▶

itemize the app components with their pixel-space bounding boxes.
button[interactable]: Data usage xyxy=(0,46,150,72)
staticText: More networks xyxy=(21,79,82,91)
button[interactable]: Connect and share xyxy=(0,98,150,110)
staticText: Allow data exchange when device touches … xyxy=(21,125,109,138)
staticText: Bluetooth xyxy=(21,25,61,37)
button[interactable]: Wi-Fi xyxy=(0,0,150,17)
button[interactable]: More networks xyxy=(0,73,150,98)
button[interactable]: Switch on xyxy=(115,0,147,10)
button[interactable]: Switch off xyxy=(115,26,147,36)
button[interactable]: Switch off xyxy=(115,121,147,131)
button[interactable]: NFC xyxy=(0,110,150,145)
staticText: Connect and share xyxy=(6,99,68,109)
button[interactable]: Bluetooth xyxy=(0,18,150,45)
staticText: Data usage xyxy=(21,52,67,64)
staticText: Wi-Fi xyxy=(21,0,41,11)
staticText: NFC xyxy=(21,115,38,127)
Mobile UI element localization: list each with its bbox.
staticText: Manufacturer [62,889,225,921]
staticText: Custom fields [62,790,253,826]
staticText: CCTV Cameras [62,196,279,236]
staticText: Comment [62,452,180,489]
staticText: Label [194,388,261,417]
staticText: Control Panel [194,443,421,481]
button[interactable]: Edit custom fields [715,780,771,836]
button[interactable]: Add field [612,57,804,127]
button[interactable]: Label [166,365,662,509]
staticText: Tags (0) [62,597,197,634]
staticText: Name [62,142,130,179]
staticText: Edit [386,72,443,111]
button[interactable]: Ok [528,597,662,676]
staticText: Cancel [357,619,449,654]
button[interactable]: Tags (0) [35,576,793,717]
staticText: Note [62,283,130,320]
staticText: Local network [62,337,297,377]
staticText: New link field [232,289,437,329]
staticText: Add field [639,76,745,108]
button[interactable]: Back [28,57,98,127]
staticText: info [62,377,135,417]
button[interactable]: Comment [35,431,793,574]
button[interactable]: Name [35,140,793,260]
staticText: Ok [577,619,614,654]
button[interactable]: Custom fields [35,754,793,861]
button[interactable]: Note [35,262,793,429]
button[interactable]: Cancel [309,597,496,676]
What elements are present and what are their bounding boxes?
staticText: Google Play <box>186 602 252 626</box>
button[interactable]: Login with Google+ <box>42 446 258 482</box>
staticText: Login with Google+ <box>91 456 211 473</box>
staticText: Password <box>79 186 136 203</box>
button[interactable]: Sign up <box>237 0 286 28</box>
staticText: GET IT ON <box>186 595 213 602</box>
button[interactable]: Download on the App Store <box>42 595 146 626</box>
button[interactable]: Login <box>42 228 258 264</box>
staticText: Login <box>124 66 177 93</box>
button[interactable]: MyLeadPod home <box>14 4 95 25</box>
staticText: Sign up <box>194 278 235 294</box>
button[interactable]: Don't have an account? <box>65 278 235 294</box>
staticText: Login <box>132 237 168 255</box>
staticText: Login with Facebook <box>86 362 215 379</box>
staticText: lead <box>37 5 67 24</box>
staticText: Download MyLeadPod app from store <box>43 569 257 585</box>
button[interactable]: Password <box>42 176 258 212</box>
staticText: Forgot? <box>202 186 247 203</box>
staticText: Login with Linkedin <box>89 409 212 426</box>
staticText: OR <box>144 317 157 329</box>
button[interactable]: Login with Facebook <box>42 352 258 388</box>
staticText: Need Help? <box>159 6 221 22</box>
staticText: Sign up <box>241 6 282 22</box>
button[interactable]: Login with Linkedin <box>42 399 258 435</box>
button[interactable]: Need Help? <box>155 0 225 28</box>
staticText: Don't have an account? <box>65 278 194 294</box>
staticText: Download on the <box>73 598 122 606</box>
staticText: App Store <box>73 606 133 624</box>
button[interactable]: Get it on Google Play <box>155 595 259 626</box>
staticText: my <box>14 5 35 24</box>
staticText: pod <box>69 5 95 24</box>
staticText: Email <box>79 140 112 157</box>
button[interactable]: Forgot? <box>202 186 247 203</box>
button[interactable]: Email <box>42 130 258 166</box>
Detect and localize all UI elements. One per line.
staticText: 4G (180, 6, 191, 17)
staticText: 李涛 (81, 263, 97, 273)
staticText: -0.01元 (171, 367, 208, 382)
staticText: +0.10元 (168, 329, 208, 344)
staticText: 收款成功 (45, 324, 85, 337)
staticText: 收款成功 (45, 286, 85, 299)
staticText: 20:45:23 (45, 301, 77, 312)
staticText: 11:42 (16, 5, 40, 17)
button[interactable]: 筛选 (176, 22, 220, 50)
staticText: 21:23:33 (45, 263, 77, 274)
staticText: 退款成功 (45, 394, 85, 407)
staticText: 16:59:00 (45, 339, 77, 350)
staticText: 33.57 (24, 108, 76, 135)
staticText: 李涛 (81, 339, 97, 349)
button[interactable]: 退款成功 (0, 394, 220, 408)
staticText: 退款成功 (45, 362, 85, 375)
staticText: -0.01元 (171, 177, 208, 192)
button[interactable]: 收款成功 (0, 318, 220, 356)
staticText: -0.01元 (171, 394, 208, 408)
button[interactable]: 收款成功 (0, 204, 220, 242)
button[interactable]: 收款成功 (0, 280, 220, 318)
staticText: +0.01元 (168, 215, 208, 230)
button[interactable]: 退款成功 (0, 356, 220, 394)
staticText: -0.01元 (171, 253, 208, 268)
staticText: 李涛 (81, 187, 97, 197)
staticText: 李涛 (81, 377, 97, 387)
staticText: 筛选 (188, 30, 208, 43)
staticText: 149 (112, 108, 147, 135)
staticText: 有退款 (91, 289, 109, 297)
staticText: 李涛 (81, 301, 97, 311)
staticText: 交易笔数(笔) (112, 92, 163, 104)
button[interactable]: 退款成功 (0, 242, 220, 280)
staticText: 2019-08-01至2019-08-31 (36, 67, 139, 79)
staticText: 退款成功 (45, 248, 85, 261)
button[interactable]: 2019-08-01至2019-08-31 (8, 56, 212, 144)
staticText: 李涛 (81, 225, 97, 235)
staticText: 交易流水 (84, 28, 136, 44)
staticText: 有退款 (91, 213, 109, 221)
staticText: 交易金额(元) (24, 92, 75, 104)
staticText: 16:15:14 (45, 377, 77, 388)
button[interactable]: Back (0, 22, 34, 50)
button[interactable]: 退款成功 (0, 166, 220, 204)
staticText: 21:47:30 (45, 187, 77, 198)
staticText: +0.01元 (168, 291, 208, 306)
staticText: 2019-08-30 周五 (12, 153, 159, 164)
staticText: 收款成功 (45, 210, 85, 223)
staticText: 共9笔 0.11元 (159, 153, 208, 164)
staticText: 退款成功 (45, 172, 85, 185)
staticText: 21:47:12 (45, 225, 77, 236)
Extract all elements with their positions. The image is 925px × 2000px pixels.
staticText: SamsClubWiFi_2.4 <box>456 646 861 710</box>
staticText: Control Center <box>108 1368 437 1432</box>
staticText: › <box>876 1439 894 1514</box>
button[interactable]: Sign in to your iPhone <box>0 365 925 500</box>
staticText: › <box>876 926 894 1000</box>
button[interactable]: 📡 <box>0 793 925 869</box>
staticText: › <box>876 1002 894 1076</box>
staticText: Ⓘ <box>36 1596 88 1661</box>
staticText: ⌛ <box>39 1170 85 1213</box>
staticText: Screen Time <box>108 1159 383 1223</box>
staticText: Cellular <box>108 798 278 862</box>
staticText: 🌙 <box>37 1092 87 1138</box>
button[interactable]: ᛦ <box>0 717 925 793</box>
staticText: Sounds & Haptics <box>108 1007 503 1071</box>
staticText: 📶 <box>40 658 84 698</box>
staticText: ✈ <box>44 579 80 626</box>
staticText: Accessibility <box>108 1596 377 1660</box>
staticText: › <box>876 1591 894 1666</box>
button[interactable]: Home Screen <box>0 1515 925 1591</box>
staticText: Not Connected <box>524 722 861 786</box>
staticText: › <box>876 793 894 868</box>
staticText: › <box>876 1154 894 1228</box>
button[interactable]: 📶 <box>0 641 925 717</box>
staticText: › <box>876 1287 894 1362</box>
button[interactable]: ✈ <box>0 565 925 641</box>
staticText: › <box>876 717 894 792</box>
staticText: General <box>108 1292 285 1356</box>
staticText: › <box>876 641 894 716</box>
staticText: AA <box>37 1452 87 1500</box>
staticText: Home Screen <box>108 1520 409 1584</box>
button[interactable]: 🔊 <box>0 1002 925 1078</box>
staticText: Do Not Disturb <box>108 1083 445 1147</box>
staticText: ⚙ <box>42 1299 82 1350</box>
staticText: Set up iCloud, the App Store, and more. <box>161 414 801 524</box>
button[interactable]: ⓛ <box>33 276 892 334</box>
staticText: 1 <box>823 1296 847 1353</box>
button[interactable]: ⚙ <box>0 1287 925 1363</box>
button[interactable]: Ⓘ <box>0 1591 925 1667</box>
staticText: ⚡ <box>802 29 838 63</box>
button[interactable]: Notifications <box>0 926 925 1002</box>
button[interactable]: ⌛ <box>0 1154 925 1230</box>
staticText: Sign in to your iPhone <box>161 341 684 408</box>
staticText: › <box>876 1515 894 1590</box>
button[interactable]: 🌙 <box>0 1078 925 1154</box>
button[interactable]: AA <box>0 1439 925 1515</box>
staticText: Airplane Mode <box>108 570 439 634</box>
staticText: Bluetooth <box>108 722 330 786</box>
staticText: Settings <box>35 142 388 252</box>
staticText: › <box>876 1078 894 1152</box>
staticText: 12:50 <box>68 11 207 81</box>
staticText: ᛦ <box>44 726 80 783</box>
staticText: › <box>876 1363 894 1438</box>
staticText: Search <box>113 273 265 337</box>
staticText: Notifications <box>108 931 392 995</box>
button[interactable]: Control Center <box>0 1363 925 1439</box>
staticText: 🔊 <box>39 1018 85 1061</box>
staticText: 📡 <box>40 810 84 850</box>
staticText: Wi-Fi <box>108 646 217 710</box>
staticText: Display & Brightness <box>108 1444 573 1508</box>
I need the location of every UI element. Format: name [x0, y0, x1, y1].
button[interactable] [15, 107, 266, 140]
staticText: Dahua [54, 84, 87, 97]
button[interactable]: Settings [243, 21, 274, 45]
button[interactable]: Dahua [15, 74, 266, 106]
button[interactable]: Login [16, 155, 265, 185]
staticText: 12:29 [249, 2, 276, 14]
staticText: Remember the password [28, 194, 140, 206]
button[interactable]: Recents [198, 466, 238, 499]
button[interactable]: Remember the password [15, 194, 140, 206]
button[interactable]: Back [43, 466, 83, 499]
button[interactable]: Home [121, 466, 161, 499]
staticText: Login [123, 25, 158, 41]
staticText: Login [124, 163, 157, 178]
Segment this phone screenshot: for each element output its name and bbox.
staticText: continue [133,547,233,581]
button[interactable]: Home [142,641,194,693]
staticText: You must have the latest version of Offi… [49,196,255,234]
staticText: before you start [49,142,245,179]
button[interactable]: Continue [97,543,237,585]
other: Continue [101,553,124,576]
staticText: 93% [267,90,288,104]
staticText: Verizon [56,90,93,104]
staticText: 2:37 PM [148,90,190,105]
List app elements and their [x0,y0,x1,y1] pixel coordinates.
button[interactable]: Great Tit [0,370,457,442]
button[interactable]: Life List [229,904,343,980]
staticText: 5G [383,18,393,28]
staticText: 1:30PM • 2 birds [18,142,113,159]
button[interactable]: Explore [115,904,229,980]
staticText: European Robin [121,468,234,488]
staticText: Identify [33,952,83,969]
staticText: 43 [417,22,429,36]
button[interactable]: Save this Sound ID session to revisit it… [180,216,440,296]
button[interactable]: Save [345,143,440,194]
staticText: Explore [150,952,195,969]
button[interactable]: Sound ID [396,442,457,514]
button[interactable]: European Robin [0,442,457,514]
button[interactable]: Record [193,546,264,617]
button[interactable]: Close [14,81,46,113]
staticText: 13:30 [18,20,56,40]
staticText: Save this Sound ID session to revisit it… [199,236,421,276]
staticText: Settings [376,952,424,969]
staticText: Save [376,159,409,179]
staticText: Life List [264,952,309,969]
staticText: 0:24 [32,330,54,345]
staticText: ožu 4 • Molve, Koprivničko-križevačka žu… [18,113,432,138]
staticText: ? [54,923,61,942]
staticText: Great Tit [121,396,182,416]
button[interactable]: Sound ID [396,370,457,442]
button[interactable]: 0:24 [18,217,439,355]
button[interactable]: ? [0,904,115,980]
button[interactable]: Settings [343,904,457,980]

◀

_WORK TO COMPLETE:_
Look through the records and gather each line with the word "fields".

_EXPECTED OUTPUT:_
staticText: Custom fields [62,790,253,826]
button[interactable]: Edit custom fields [715,780,771,836]
button[interactable]: Custom fields [35,754,793,861]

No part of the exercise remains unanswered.